Letters to the Editor

June 2005

Dream Weaver

Severance Pay
I thought [former Football Coach Rick] Neuheisel was fired for conduct unbecoming to the University and a football coach. On what basis did the UW and the NCAA agree to pay him $4.5 million? Two million dollars by the NCAA, a half million by the UW, and a $1.5-million loan by the UW, which he gets to keep without repayment: This is very good severance pay. Apparently it was all just a big mistake by the UW and the NCAA, for which Neuheisel is to be recompensed. It seems to me the UW has some explaining to do.

Dale L. Jensen, ’56
Lawndale, Calif.

Bad Guys Always Win
I’m writing just to let you know the very outrage I’m experiencing regarding the Neuheisel trial and outcome. It is a disgrace, a terrible message for young people and an example of bad guys always win.

Kathy Linnell, ’84
Normandy Park
Editor’s note: For more on the Neuheisel lawsuit, please see “UW, NCAA Settle Lawsuit Over Neuheisel Firing.

The Right Man for the Job
I was delighted to learn more about the new coach [Playmaker,” March 2005]. Within hours of the announcement of Ty Willingham’s appointment as head coach, my Bay Area son called to relate an incident he had witnessed that spoke volumes of the quality of this man.

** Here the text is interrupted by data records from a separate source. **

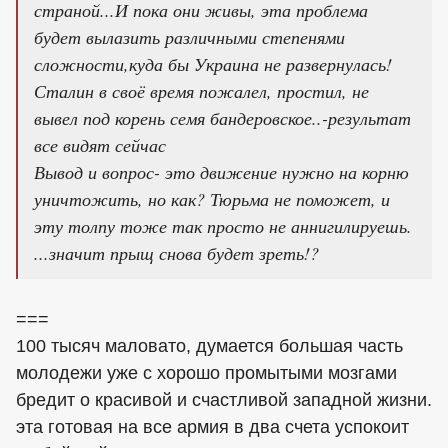
страной...И пока они живы, эта проблема
будет вылазить различными степенями
сложности,куда бы Украина не развернулась!
Сталин в своё время пожалел, простил, не
вывел под корень семя бандеровское..-результат
все видят сейчас
Вывод и вопрос- это движение нужно на корню
уничтожить, но как? Тюрьма не поможет, и
эту толпу тоже так просто не аннигилируешь.
...значит прыщ снова будет зреть!?
===
100 тысяч маловато, думается большая часть
молодежи уже с хорошо промытыми мозгами
бредит о красивой и счастливой западной жизни.
эта готовая на все армия в два счета успокоит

My son was doing a track workout at Stanford Stadium and passed by Coach Willingham engaged in a “discussion” with one of his Cardinal players. Apparently the player had taken issue with a directive to run the stadium steps (a long-established tradition on “The Farm”). As he passed the pair, my son overheard the player suggesting something to the effect that the coach couldn’t do whatever it was he was asking the player to do. As he proceeded, my son glanced over in time to see Coach Willingham remove his cap, throw it to the ground, strip off his shirt, and escort the player toward the stairs ... where he proceeded to “run the guy into the ground.”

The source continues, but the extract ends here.